[[ DATA SHOWN, beginning ]]

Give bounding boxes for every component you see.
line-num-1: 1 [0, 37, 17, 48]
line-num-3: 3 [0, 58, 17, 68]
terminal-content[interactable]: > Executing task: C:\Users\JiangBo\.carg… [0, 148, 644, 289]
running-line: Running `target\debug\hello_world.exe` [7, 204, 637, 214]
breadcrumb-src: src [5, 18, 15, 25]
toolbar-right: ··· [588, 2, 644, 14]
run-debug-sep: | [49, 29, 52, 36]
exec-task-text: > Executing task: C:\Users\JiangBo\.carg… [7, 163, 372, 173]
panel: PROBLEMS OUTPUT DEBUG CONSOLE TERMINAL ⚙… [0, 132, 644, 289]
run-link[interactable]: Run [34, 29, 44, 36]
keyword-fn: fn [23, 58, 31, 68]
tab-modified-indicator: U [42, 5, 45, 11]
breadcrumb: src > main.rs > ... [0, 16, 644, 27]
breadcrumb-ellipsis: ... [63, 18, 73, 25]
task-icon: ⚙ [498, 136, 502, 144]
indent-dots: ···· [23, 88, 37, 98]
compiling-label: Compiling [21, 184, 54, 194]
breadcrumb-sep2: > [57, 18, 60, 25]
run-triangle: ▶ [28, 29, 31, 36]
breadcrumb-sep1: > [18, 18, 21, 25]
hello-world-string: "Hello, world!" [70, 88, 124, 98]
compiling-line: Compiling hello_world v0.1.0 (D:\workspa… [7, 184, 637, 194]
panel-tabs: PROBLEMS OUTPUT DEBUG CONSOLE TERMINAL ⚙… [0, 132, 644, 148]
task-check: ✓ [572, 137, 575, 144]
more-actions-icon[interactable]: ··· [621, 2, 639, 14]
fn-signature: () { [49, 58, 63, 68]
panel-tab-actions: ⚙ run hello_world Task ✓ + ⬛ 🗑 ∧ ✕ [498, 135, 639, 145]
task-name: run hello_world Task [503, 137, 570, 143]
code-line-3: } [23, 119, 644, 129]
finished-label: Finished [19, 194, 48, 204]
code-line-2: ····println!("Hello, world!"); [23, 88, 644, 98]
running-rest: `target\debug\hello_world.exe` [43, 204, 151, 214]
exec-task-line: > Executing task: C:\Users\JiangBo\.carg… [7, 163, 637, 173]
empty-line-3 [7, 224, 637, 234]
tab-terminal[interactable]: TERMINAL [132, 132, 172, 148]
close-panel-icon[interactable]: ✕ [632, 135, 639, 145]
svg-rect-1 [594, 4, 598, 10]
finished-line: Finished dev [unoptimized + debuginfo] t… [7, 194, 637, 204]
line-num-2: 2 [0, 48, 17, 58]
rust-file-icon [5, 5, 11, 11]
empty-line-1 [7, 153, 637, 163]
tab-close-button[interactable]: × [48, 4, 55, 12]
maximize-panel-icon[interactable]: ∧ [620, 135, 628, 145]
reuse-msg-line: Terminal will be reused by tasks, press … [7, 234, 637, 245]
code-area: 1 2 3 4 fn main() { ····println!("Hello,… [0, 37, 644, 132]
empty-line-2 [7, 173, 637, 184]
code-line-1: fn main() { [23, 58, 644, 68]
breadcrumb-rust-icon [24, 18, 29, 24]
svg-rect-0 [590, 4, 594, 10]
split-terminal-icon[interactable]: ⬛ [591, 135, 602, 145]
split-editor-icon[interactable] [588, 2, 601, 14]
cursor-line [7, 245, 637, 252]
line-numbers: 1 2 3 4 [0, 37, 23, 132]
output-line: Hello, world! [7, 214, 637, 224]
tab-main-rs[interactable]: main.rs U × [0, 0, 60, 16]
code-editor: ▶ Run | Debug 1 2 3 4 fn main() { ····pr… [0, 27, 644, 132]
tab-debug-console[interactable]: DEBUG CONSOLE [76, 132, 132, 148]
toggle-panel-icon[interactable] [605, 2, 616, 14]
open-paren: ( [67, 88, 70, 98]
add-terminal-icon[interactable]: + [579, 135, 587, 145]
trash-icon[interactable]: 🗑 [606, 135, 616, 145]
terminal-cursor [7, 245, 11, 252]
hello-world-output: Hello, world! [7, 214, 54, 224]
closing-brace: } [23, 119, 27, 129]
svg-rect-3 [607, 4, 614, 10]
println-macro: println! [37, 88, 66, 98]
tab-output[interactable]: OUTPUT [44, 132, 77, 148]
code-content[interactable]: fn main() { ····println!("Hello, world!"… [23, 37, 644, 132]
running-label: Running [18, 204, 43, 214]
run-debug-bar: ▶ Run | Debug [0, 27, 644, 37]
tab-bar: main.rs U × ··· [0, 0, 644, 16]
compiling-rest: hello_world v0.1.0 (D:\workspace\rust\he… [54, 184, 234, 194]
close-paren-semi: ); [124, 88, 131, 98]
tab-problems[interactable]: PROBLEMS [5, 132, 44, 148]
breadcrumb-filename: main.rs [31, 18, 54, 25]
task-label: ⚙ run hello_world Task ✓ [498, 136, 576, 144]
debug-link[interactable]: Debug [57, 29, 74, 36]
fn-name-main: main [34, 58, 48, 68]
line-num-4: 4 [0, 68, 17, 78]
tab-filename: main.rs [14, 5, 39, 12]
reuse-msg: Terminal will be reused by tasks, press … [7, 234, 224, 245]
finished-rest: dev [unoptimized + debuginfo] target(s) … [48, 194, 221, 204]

[[ DATA SHOWN, end ]]

__WHAT NEEDS TO BE DONE__.
After reading the records above, transcribe them verbatim.

__ANSWER TO THE EXERCISE__.
Give bounding boxes for every component you see.
line-num-1: 1 [0, 37, 17, 48]
line-num-3: 3 [0, 58, 17, 68]
terminal-content[interactable]: > Executing task: C:\Users\JiangBo\.carg… [0, 148, 644, 289]
running-line: Running `target\debug\hello_world.exe` [7, 204, 637, 214]
breadcrumb-src: src [5, 18, 15, 25]
toolbar-right: ··· [588, 2, 644, 14]
run-debug-sep: | [49, 29, 52, 36]
exec-task-text: > Executing task: C:\Users\JiangBo\.carg… [7, 163, 372, 173]
panel: PROBLEMS OUTPUT DEBUG CONSOLE TERMINAL ⚙… [0, 132, 644, 289]
run-link[interactable]: Run [34, 29, 44, 36]
keyword-fn: fn [23, 58, 31, 68]
tab-modified-indicator: U [42, 5, 45, 11]
breadcrumb: src > main.rs > ... [0, 16, 644, 27]
breadcrumb-ellipsis: ... [63, 18, 73, 25]
task-icon: ⚙ [498, 136, 502, 144]
indent-dots: ···· [23, 88, 37, 98]
compiling-label: Compiling [21, 184, 54, 194]
breadcrumb-sep2: > [57, 18, 60, 25]
run-triangle: ▶ [28, 29, 31, 36]
breadcrumb-sep1: > [18, 18, 21, 25]
hello-world-string: "Hello, world!" [70, 88, 124, 98]
compiling-line: Compiling hello_world v0.1.0 (D:\workspa… [7, 184, 637, 194]
panel-tabs: PROBLEMS OUTPUT DEBUG CONSOLE TERMINAL ⚙… [0, 132, 644, 148]
task-check: ✓ [572, 137, 575, 144]
more-actions-icon[interactable]: ··· [621, 2, 639, 14]
fn-signature: () { [49, 58, 63, 68]
panel-tab-actions: ⚙ run hello_world Task ✓ + ⬛ 🗑 ∧ ✕ [498, 135, 639, 145]
task-name: run hello_world Task [503, 137, 570, 143]
code-line-3: } [23, 119, 644, 129]
finished-label: Finished [19, 194, 48, 204]
code-line-2: ····println!("Hello, world!"); [23, 88, 644, 98]
running-rest: `target\debug\hello_world.exe` [43, 204, 151, 214]
exec-task-line: > Executing task: C:\Users\JiangBo\.carg… [7, 163, 637, 173]
empty-line-3 [7, 224, 637, 234]
tab-terminal[interactable]: TERMINAL [132, 132, 172, 148]
close-panel-icon[interactable]: ✕ [632, 135, 639, 145]
svg-rect-1 [594, 4, 598, 10]
finished-line: Finished dev [unoptimized + debuginfo] t… [7, 194, 637, 204]
line-num-2: 2 [0, 48, 17, 58]
rust-file-icon [5, 5, 11, 11]
empty-line-1 [7, 153, 637, 163]
tab-close-button[interactable]: × [48, 4, 55, 12]
maximize-panel-icon[interactable]: ∧ [620, 135, 628, 145]
reuse-msg-line: Terminal will be reused by tasks, press … [7, 234, 637, 245]
code-area: 1 2 3 4 fn main() { ····println!("Hello,… [0, 37, 644, 132]
empty-line-2 [7, 173, 637, 184]
code-line-1: fn main() { [23, 58, 644, 68]
breadcrumb-rust-icon [24, 18, 29, 24]
svg-rect-0 [590, 4, 594, 10]
split-terminal-icon[interactable]: ⬛ [591, 135, 602, 145]
split-editor-icon[interactable] [588, 2, 601, 14]
cursor-line [7, 245, 637, 252]
line-numbers: 1 2 3 4 [0, 37, 23, 132]
output-line: Hello, world! [7, 214, 637, 224]
tab-main-rs[interactable]: main.rs U × [0, 0, 60, 16]
code-editor: ▶ Run | Debug 1 2 3 4 fn main() { ····pr… [0, 27, 644, 132]
tab-debug-console[interactable]: DEBUG CONSOLE [76, 132, 132, 148]
toggle-panel-icon[interactable] [605, 2, 616, 14]
open-paren: ( [67, 88, 70, 98]
add-terminal-icon[interactable]: + [579, 135, 587, 145]
trash-icon[interactable]: 🗑 [606, 135, 616, 145]
terminal-cursor [7, 245, 11, 252]
hello-world-output: Hello, world! [7, 214, 54, 224]
closing-brace: } [23, 119, 27, 129]
svg-rect-3 [607, 4, 614, 10]
println-macro: println! [37, 88, 66, 98]
tab-output[interactable]: OUTPUT [44, 132, 77, 148]
code-content[interactable]: fn main() { ····println!("Hello, world!"… [23, 37, 644, 132]
running-label: Running [18, 204, 43, 214]
run-debug-bar: ▶ Run | Debug [0, 27, 644, 37]
tab-bar: main.rs U × ··· [0, 0, 644, 16]
compiling-rest: hello_world v0.1.0 (D:\workspace\rust\he… [54, 184, 234, 194]
close-paren-semi: ); [124, 88, 131, 98]
tab-problems[interactable]: PROBLEMS [5, 132, 44, 148]
breadcrumb-filename: main.rs [31, 18, 54, 25]
task-label: ⚙ run hello_world Task ✓ [498, 136, 576, 144]
debug-link[interactable]: Debug [57, 29, 74, 36]
fn-name-main: main [34, 58, 48, 68]
line-num-4: 4 [0, 68, 17, 78]
tab-filename: main.rs [14, 5, 39, 12]
reuse-msg: Terminal will be reused by tasks, press … [7, 234, 224, 245]
finished-rest: dev [unoptimized + debuginfo] target(s) … [48, 194, 221, 204]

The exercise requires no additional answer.